Records for the exercise Start Marker
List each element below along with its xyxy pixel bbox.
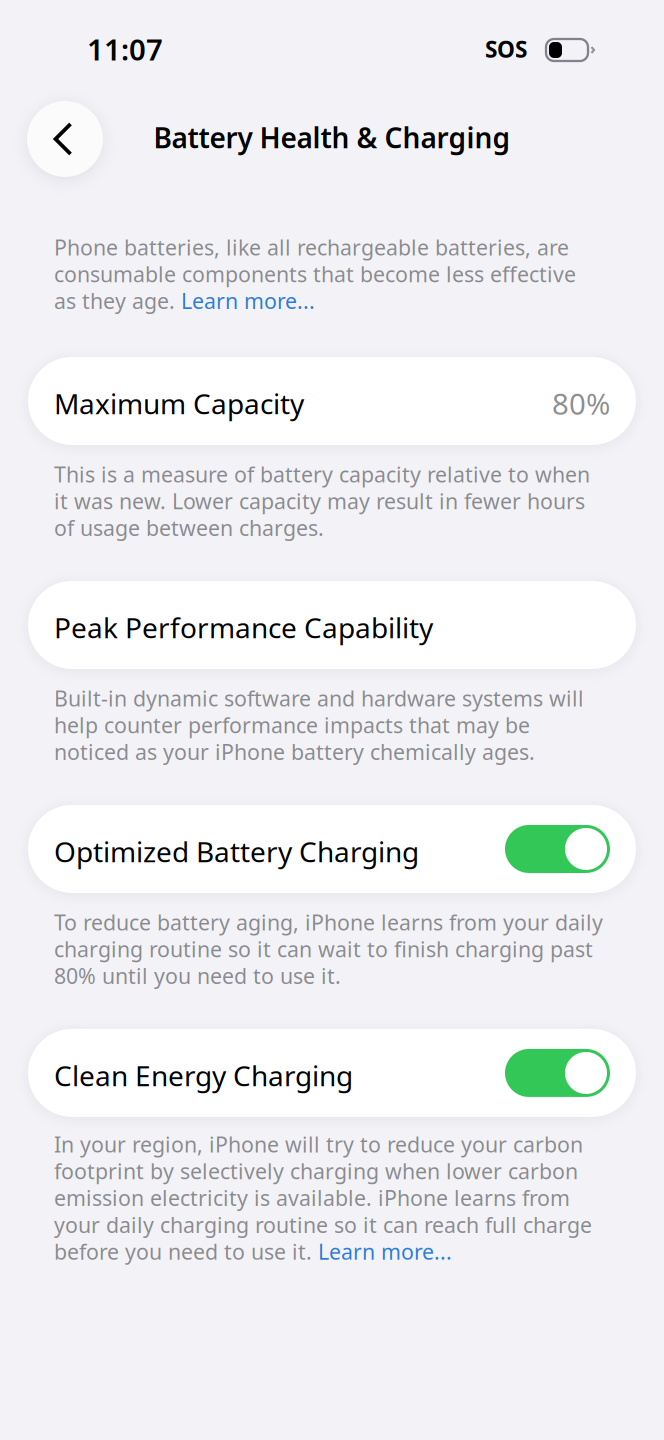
button[interactable]: Optimized Battery Charging bbox=[0, 805, 664, 893]
staticText: SOS bbox=[485, 34, 527, 64]
staticText: This is a measure of battery capacity re… bbox=[54, 460, 590, 542]
staticText: In your region, iPhone will try to reduc… bbox=[54, 1130, 592, 1266]
staticText: Clean Energy Charging bbox=[54, 1057, 353, 1094]
staticText: Phone batteries, like all rechargeable b… bbox=[54, 233, 576, 315]
staticText: Optimized Battery Charging bbox=[54, 833, 419, 870]
staticText: Peak Performance Capability bbox=[54, 609, 433, 646]
staticText: Maximum Capacity bbox=[54, 385, 304, 422]
staticText: To reduce battery aging, iPhone learns f… bbox=[54, 908, 603, 990]
staticText: 11:07 bbox=[87, 30, 163, 68]
button[interactable]: Peak Performance Capability bbox=[0, 581, 664, 669]
staticText: Built-in dynamic software and hardware s… bbox=[54, 684, 584, 766]
button[interactable]: Clean Energy Charging bbox=[0, 1029, 664, 1117]
button[interactable]: Back bbox=[27, 101, 103, 177]
button[interactable]: Maximum Capacity bbox=[0, 357, 664, 445]
staticText: 80% bbox=[552, 384, 610, 423]
staticText: Battery Health & Charging bbox=[154, 119, 510, 156]
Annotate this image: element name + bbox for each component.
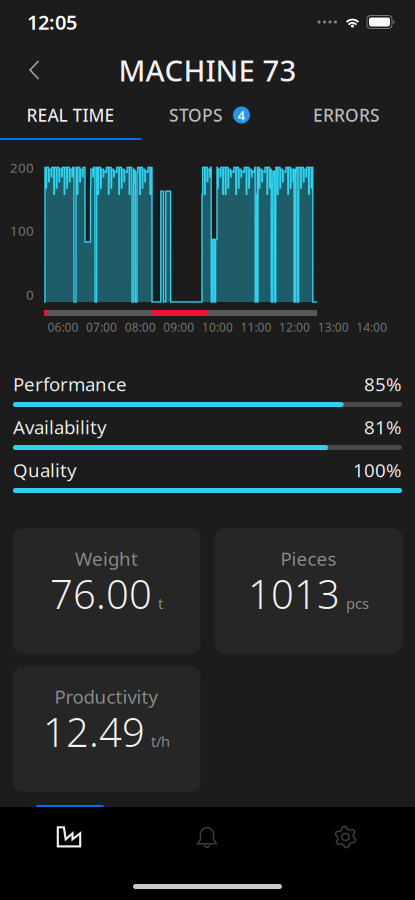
button[interactable]: REAL TIME (0, 96, 141, 134)
staticText: 10:00 (202, 319, 233, 335)
staticText: Pieces (280, 546, 336, 571)
staticText: 81% (364, 415, 402, 439)
staticText: 12.49 (43, 705, 145, 758)
staticText: 07:00 (86, 319, 117, 335)
staticText: 14:00 (356, 319, 387, 335)
staticText: 200 (10, 159, 34, 176)
staticText: 1013 (248, 567, 340, 620)
staticText: Availability (13, 415, 107, 439)
staticText: 08:00 (125, 319, 156, 335)
staticText: 76.00 (50, 567, 152, 620)
staticText: 12:05 (27, 9, 77, 35)
button[interactable]: STOPS (141, 96, 278, 134)
staticText: pcs (346, 594, 369, 613)
staticText: STOPS (169, 104, 223, 126)
staticText: 06:00 (48, 319, 78, 335)
staticText: REAL TIME (26, 104, 114, 126)
staticText: Quality (13, 458, 77, 482)
staticText: Weight (75, 546, 138, 571)
button[interactable]: Back (12, 48, 56, 92)
staticText: 11:00 (240, 319, 272, 335)
button[interactable]: Alerts (138, 810, 276, 864)
staticText: Productivity (54, 684, 158, 709)
staticText: t (158, 594, 163, 613)
staticText: MACHINE 73 (118, 50, 296, 90)
button[interactable]: Machines (0, 810, 138, 864)
staticText: 0 (26, 286, 34, 303)
staticText: t/h (151, 732, 170, 751)
button[interactable]: ERRORS (278, 96, 415, 134)
staticText: Performance (13, 372, 127, 396)
staticText: 4 (238, 106, 246, 124)
staticText: 100 (10, 222, 34, 239)
staticText: 100% (353, 458, 402, 482)
staticText: ERRORS (313, 104, 380, 126)
staticText: 13:00 (318, 319, 349, 335)
staticText: 12:00 (279, 319, 310, 335)
staticText: 09:00 (163, 319, 194, 335)
button[interactable]: Settings (276, 810, 415, 864)
staticText: 85% (364, 372, 402, 396)
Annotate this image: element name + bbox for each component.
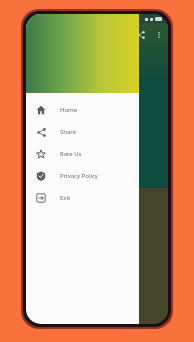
staticText: Privacy Policy [60,172,98,180]
staticText: Home [60,106,78,114]
staticText: Rate Us [60,150,82,158]
staticText: Share [60,128,77,136]
button[interactable]: Rate Us [26,143,139,165]
button[interactable]: Exit [26,187,139,209]
button[interactable]: Home [26,99,139,121]
staticText: Exit [60,194,71,202]
button[interactable]: Share [26,121,139,143]
button[interactable]: Share [134,28,148,42]
button[interactable]: Privacy Policy [26,165,139,187]
button[interactable]: More options [153,29,165,41]
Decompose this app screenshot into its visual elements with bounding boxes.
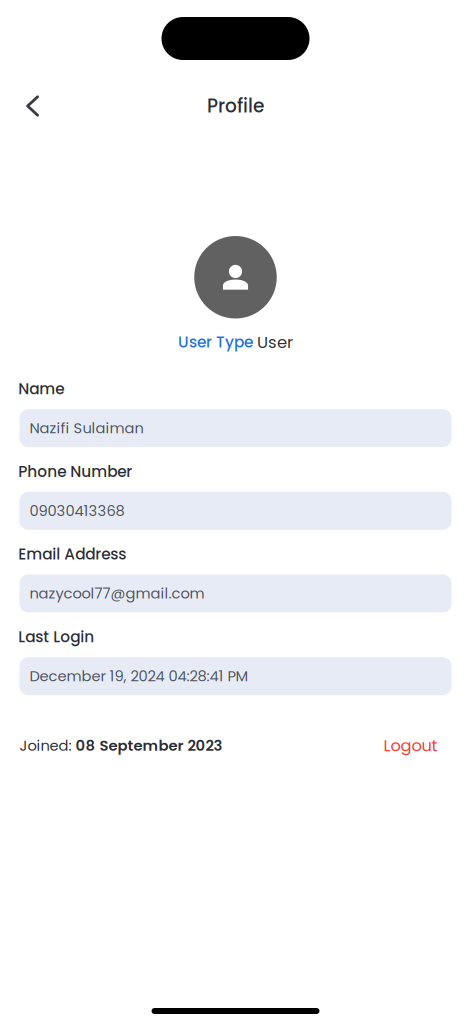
staticText: Last Login — [18, 626, 94, 648]
staticText: nazycool77@gmail.com — [29, 583, 204, 604]
staticText: Logout — [383, 734, 437, 757]
staticText: 09030413368 — [29, 500, 124, 521]
button[interactable]: Back — [13, 84, 53, 128]
staticText: Email Address — [18, 544, 126, 565]
button[interactable]: Logout — [383, 734, 452, 757]
staticText: December 19, 2024 04:28:41 PM — [29, 666, 248, 686]
staticText: Name — [18, 378, 64, 400]
staticText: Joined: — [19, 735, 71, 756]
staticText: 08 September 2023 — [75, 735, 222, 756]
staticText: Profile — [207, 93, 264, 119]
staticText: Phone Number — [18, 461, 132, 482]
staticText: Nazifi Sulaiman — [29, 418, 143, 438]
staticText: User Type — [178, 331, 253, 353]
staticText: User — [257, 331, 293, 354]
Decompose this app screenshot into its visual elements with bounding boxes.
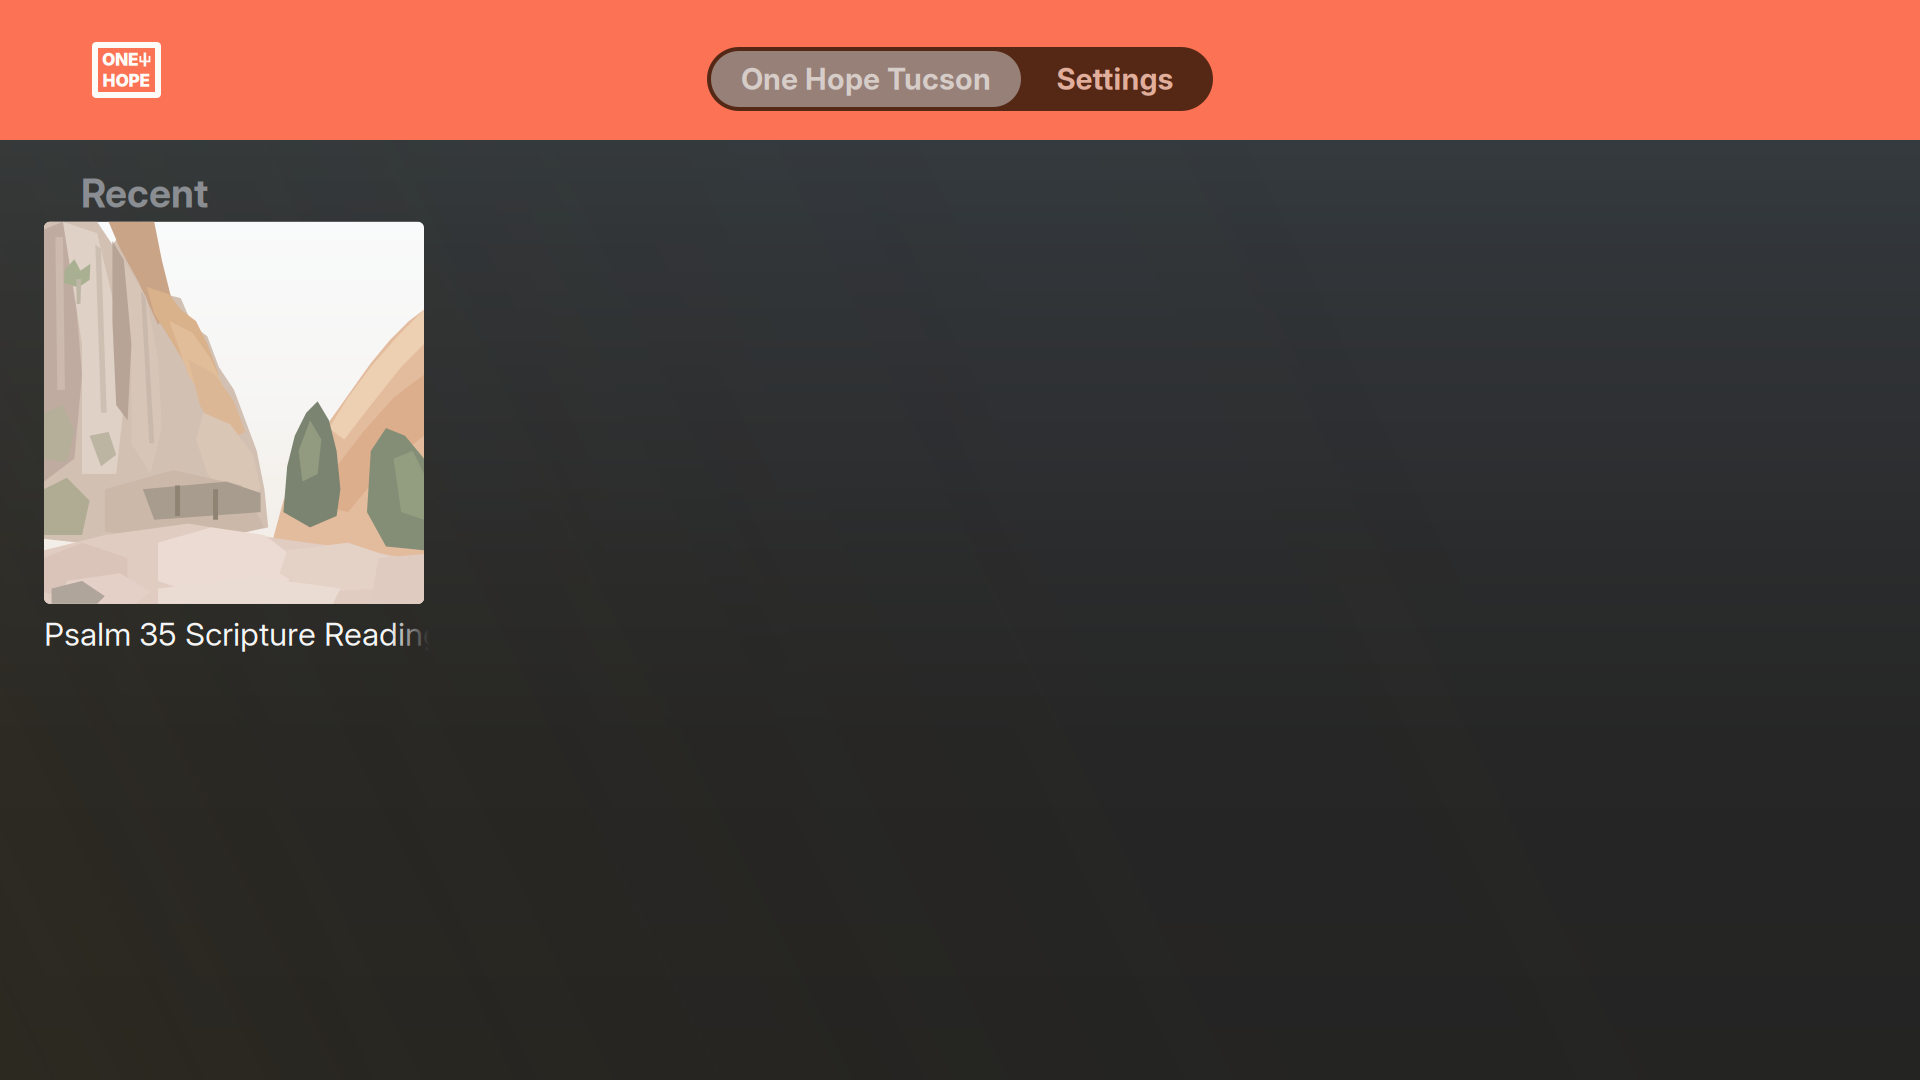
button[interactable]: Psalm 35 Scripture Reading bbox=[0, 217, 429, 654]
button[interactable]: One Hope bbox=[0, 45, 158, 95]
staticText: HOPE bbox=[102, 70, 150, 91]
staticText: Recent bbox=[81, 170, 208, 217]
button[interactable]: Settings bbox=[1021, 51, 1209, 107]
staticText: Settings bbox=[1056, 61, 1174, 97]
staticText: ONE bbox=[102, 49, 139, 70]
button[interactable]: One Hope Tucson bbox=[711, 51, 1021, 107]
staticText: One Hope Tucson bbox=[741, 61, 991, 97]
staticText: Psalm 35 Scripture Reading bbox=[44, 615, 442, 654]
Records for the exercise End Marker
§ **Exercise**
Respond with a number only, please: how many lines in this data include the word "Peak".

§ **Task result**
2